Elle n'a pas de faux mais une scie de circonstance.
La Mort apparaît ici comme la doublure du comédien, juste derrière lui. Il s'apprête à
monter dans l'arbre pour trouver refuge, arbre non pas de vie mais de mort, bois qui lui
sert de cercueil, se rendant à sa dernière demeure de son plein gré. Là, où il voulait
échapper à la mort est l'endroit où précisément elle l'attend comme le dit l'histoire de
Samarcande. Le comédien négocie avec la Mort mais on ne joue pas avec elle comme
avec les hommes. On ne peut pas l’illusionner. La mort est douloureusement réelle,
tranchante comme une scie, terreur ultime.
L’opposition dans la mise en scène de Bergman, est radicale, jouxtant plongée et
contre-plongée, haut-bas, donnant une impression de vertige. Effectivement, Skat va
tomber de haut. Quand l'arbre tombe et que le comédien est réellement mort (en
hors-champ), dans un « cri silencieux », grimace qui en dit long sur sa terreur au point
qu’elle le rend muet (il ne joue plus et est sincère à ce moment-là), un écureuil surgit et
monte gracieusement sur le tronc d'arbre scié. Et ce petit animal, si fin et si beau, au
pelage roux et doux, avec sa queue en panache, vient nous jouer un dernier petit tour
comme si, lui aussi, voulait faire parti de la représentation. Il monte comme sur les
planches, image dédramatisée après la tragédie. Ironie légère comme une plume pour
dire peut-être qu’après la mort, il n’y a pas d’au-delà, pas de Dieu, simplement qu’un
petit écureuil. Ce qui n’étonne nullement chez Bergman qui s’est toujours interrogé sur
le silence de Dieu ou son absence. La mort est la seule réalité effective.
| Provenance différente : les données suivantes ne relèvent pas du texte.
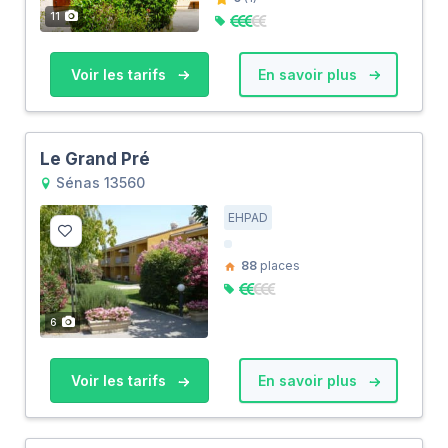
11
Voir les tarifs
En savoir plus
Le Grand Pré
Sénas 13560
EHPAD
88
places
6
Voir les tarifs
En savoir plus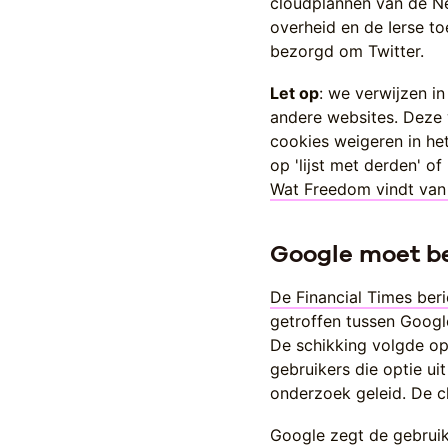
cloudplannen van de N
overheid en de Ierse to
bezorgd om Twitter.
Let op
: we verwijzen in
andere websites. Deze 
cookies weigeren in he
op 'lijst met derden' o
Wat Freedom vindt van 
Google moet b
De Financial Times beri
getroffen tussen Googl
De schikking volgde op
gebruikers die optie u
onderzoek geleid. De c
Google zegt de gebruik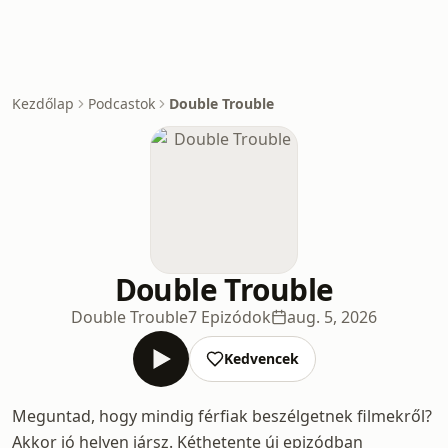
Kezdőlap
Podcastok
Double Trouble
Double Trouble
Double Trouble
7 Epizódok
aug. 5, 2026
Kedvencek
Meguntad, hogy mindig férfiak beszélgetnek filmekről?
Akkor jó helyen jársz. Kéthetente új epizódban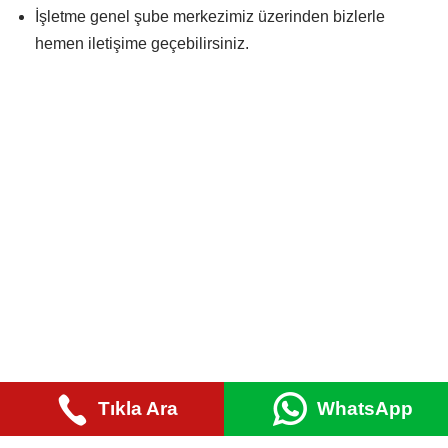
İşletme genel şube merkezimiz üzerinden bizlerle
hemen iletişime geçebilirsiniz.
Tıkla Ara
WhatsApp
© 2022 |
ER KURYE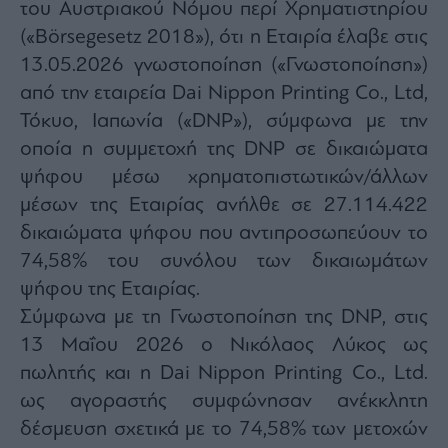
Monocle
του Αυστριακού Νόμου περί Χρηματιστηρίου
Media
(«Börsegesetz 2018»), ότι η Εταιρία έλαβε στις
Lab
13.05.2026 γνωστοποίηση («Γνωστοποίηση»)
από την εταιρεία Dai Nippon Printing Co., Ltd,
Τόκυο, Ιαπωνία («DNP»), σύμφωνα με την
Mononews100
οποία η συμμετοχή της DNP σε δικαιώματα
ψήφου μέσω χρηματοπιστωτικών/άλλων
μέσων της Εταιρίας ανήλθε σε 27.114.422
Εγγραφείτε
δικαιώματα ψήφου που αντιπροσωπεύουν το
στο
Newsletter
74,58% του συνόλου των δικαιωμάτων
του
ψήφου της Εταιρίας.
mononews.gr
Σύμφωνα με τη Γνωστοποίηση της DNP, στις
13 Μαΐου 2026 ο Νικόλαος Λύκος ως
πωλητής και η Dai Nippon Printing Co., Ltd.
ως αγοραστής συμφώνησαν ανέκκλητη
By
submitting
your
δέσμευση σχετικά με το 74,58% των μετοχών
email,
you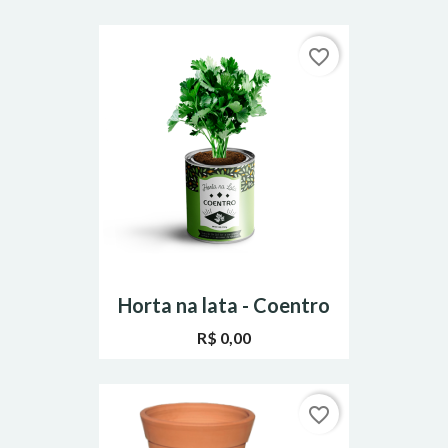
favorite_border
Horta na lata - Coentro
R$ 0,00
favorite_border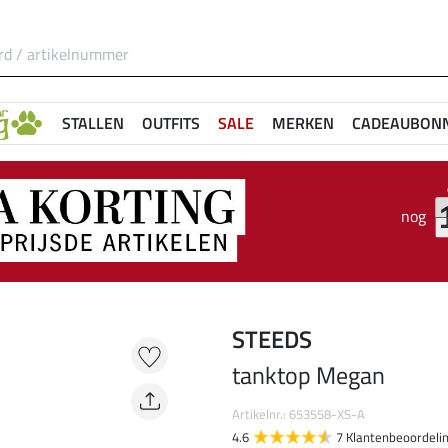
STALLEN
OUTFITS
SALE
MERKEN
CADEAUBON
nog
STEEDS
tanktop Megan
Artikelnr.: 653558-XS-A
4.6
7 Klantenbeoordeli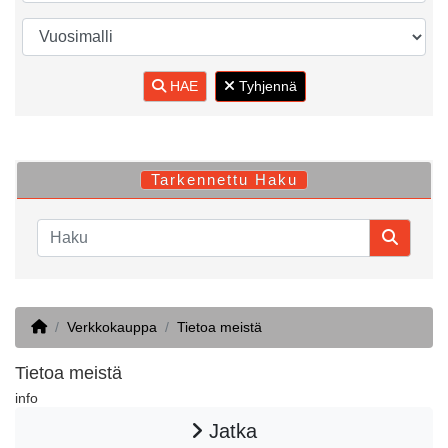
HAE
Tyhjennä
Tarkennettu Haku
Home
Verkkokauppa
Tietoa meistä
Tietoa meistä
info
Jatka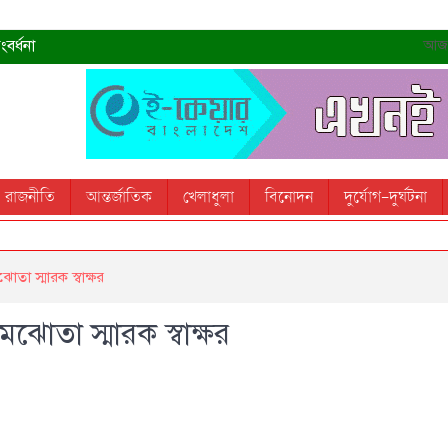
বর্ধনা
আজ- 
রহমান
্রধানমন্ত্রী
তোস
রাজনীতি
আন্তর্জাতিক
খেলাধুলা
বিনোদন
দুর্যোগ-দুর্ঘটনা
 স্মরণ করবে: ভূমিমন্ত্রী
া স্মারক স্বাক্ষর
তা স্মারক স্বাক্ষর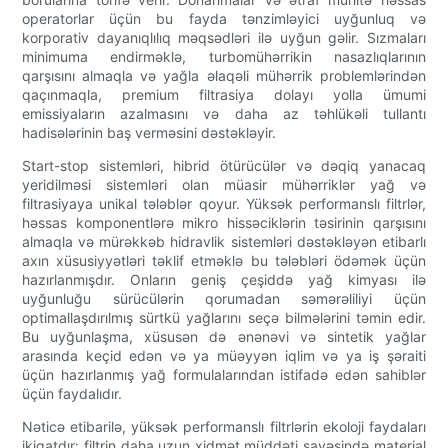
operatorlar üçün bu fayda tənzimləyici uyğunluq və
korporativ dayanıqlılıq məqsədləri ilə uyğun gəlir. Sızmaları
minimuma endirməklə, turbomühərrikin nasazlıqlarının
qarşısını almaqla və yağla əlaqəli mühərrik problemlərindən
qaçınmaqla, premium filtrasiya dolayı yolla ümumi
emissiyaların azalmasını və daha az təhlükəli tullantı
hadisələrinin baş verməsini dəstəkləyir.
Start-stop sistemləri, hibrid ötürücülər və dəqiq yanacaq
yeridilməsi sistemləri olan müasir mühərriklər yağ və
filtrasiyaya unikal tələblər qoyur. Yüksək performanslı filtrlər,
həssas komponentlərə mikro hissəciklərin təsirinin qarşısını
almaqla və mürəkkəb hidravlik sistemləri dəstəkləyən etibarlı
axın xüsusiyyətləri təklif etməklə bu tələbləri ödəmək üçün
hazırlanmışdır. Onların geniş çeşiddə yağ kimyası ilə
uyğunluğu sürücülərin qorumadan səmərəliliyi üçün
optimallaşdırılmış sürtkü yağlarını seçə bilmələrini təmin edir.
Bu uyğunlaşma, xüsusən də ənənəvi və sintetik yağlar
arasında keçid edən və ya müəyyən iqlim və ya iş şəraiti
üçün hazırlanmış yağ formulalarından istifadə edən sahiblər
üçün faydalıdır.
Nəticə etibarilə, yüksək performanslı filtrlərin ekoloji faydaları
ikiqatdır: filtrin daha uzun xidmət müddəti sayəsində material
Ce plan surprenant vient donner une touche frivole et apaisée en même temps qu'elle
inclut la tragédie que seul l'homme connait à l'avance mais qu’il repousse sans cesse, se
perdant dans un tas d’illusions, ce qu’on appelait auparavant les péchés. Comme pour
signifier que la vie a une seule issue, celle de mourir (la mort contient la vie et non le
contraire), qu’elle est inéluctable dans une nature continuant paisiblement son cycle,
sans se soucier des angoisses humaines. C’est là que prend tout son sens cette phrase
célèbre de Shakespeare dans Macbeth : « La vie est une histoire racontée par un idiot,
pleine de fureur et de bruit, et qui ne signifie rien. »
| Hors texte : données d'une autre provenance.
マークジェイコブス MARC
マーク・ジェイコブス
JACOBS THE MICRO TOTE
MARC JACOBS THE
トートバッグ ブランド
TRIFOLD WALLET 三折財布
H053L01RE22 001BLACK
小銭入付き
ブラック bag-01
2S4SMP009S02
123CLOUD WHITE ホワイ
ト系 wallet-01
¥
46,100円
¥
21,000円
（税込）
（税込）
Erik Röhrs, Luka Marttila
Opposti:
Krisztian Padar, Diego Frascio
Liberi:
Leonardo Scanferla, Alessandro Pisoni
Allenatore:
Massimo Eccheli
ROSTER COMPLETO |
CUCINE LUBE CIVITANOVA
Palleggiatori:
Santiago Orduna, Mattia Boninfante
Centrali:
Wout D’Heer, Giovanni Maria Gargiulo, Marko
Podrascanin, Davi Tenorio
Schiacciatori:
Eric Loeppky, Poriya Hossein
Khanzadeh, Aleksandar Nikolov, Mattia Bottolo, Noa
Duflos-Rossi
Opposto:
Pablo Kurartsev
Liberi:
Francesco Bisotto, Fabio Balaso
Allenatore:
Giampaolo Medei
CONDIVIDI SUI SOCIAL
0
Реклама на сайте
Joli pied de nez à l’homme qui tente lui d’échapper au réel et à la mort par une
représentation et une duplication de lui-même volontairement fausse et simpliste. Sans
doute que la mort le rappelle à l’humilité face à son indécrottable vanité. La finesse et
l’habilité de Bergman n’est pas de faire de cette mort un drame horrible ou une tragédie
remplie de pathos mais de rappeler qu’elle est naturelle, réelle, hasardeuse, sans morale
aucune, opposée à toute dissimulation. Le cinéma à travers son langage si particulier,
mêlant artifices et émotions à l’inverse de la philosophie, n’est-il pas là pour nous
« apprendre à mourir » pour parodier Montaigne. C’est sans doute la magie réelle du
cinéma que de redonner la complexité et la simplicité du monde (de l’homme face à
celui-ci) à travers sa doublure imagée, ce qu’on appelle simplement la Beauté.